Normally, when making turkey soup, I don’t like to stray from the familiar – carrots, celery, onions, spices, egg noodles. But my husband suggested black bean and quinoa, two foods we’ve been cooking with relatively recently. I was skeptical, but we just went for it – and am I glad we did!
This soup was an all-day affair because we were making it from stock. We’d made roasted turkey a few weeks before, so I portioned the (large) carcass into two freezer bags. One half went into a traditional turkey soup, and the other half we used for this concoction. In the future, I might make the stock in advance, but cooking down (dried) black beans still requires a 2-3 hours.
To make stock, boil turkey carcass for a 2-3 hours with a few bay leaves (optional: add onion, carrot, celery etc for a bit more flavor). I usually eyeball the amount of water to use, but I’m guessing I used around 8 quarts. Some of this will boil off.

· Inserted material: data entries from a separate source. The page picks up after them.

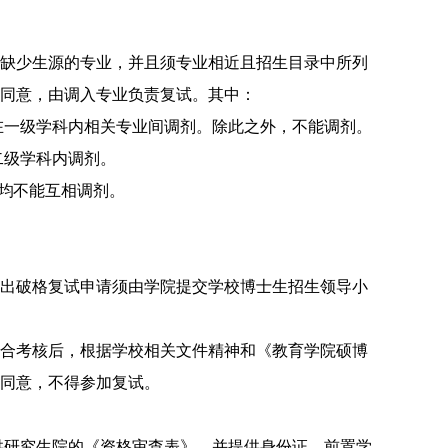
缺少生源的专业
，并且
须专业相近且招生目录中所列
同意，由调入专业负责复试。其中：
在一级学科内相关专业间调剂。除此之外，不能调剂。
二级学科内调剂。
均
不能互相调剂。
出
破格复试申请须由
学院
提交学校博士生招生领导小
合考核后，
根据学校相关文件精神和《教育学院硕博
同意，不得参加复试。
供研究生院的《资格审查表》，并提供身份证、前置学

The night before, we started soaking dried black beans (1 bag = 1 lb.) in warm water. Also have a look through for pebbles and other undesirables.
After 2-3 hours, the stock should become fragrant with a good turkey flavor. At this point you can take out the turkey carcass and separate the meat and the bones; or you can wait, like I did, and get more flavor out of the turkey, but it also starts to fall apart, making the bone removal more difficult. I added the turkey meat and the drained-and-rinsed black beans to the stock. I also added 1 (or 1.5) diced onion and 7-8 cloves of garlic (crushed/minced).

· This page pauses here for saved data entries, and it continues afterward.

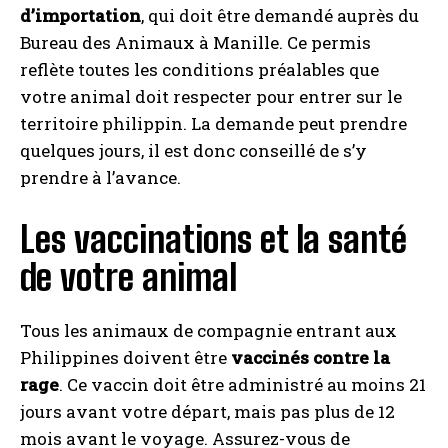
d’importation
, qui doit être demandé auprès du
Bureau des Animaux à Manille. Ce permis
reflète toutes les conditions préalables que
votre animal doit respecter pour entrer sur le
territoire philippin. La demande peut prendre
quelques jours, il est donc conseillé de s’y
prendre à l’avance.
Les vaccinations et la santé
de votre animal
Tous les animaux de compagnie entrant aux
Philippines doivent être
vaccinés contre la
rage
. Ce vaccin doit être administré au moins 21
jours avant votre départ, mais pas plus de 12
mois avant le voyage. Assurez-vous de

I kept this simmering for another 2 hours or so, and though I was a bit worried about the flavor since this was an experiment, I decided not to play with spices and herbs until the beans started falling apart, in case the herbs became bitter. Once the beans started falling apart, I added paprika, cumin, chili powder, salt, and pepper. It still lacked something to tie it together, so I added a can of tomato paste for that slightly acidic but well-rounded tomato flavor.

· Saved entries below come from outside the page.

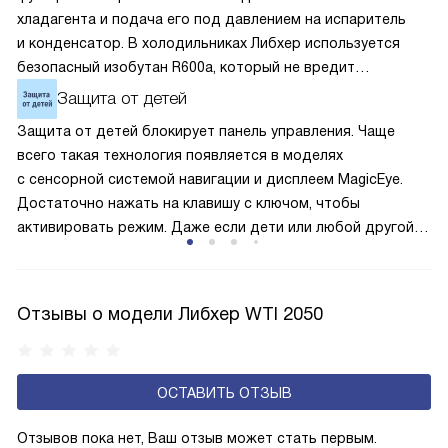
хладагента и подача его под давлением на испаритель
и конденсатор. В холодильниках Либхер используется
безопасный изобутан R600a, который не вредит
окружающей среде. Компрессор перегоняет его
Защита от детей
по охладительному контуру по принципу насоса. Чем
Защита от детей блокирует панель управления. Чаще
лучше работает «мотор» прибора, тем качественнее
всего такая технология появляется в моделях
и быстрее происходит охлаждение, затрачивается
с сенсорной системой навигации и дисплеем MagicEye.
меньше электроэнергии.
Достаточно нажать на клавишу с ключом, чтобы
активировать режим. Даже если дети или любой другой
человек случайно прикоснётся к сенсорам, то настройки
и параметры сохранятся без изменения. Поэтому
оборудование не начнёт без вашего ведома случайно
Отзывы о модели Либхер WTI 2050
размораживаться или работать с энергозатратными
опциями.
ОСТАВИТЬ ОТЗЫВ
Отзывов пока нет, Ваш отзыв может стать первым.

Finally, once the beans were thick and soft, I added 1.5-2 cups of quinoa and let this cook for 20 minutes. At this point, I turned off the heat to make sure the quinoa didn’t overcook. I had plenty of liquid, so my goal was to boil it off before adding the quinoa, but if you haven’t cooked with black beans much, keep an eye on the water level and add more if necessary. Keep stirring because black beans go from watery-to-thick very quickly, and it can stick to the pot and be a pain to clean. Also, quinoa cooks like rice, taking about the same amount of time and proportion of liquid.
And the soup? Honestly, delightful.
It was hearty and thick with a meaty flavor. The quinoa added a gorgeous nutty texture, so much more elegant than the mushy comfort of noodles or rice. Black beans and quinoa are both wonderfully healthy. And I topped my bowl off with chopped parsley, green onion, and a dollop of homemade ricotta.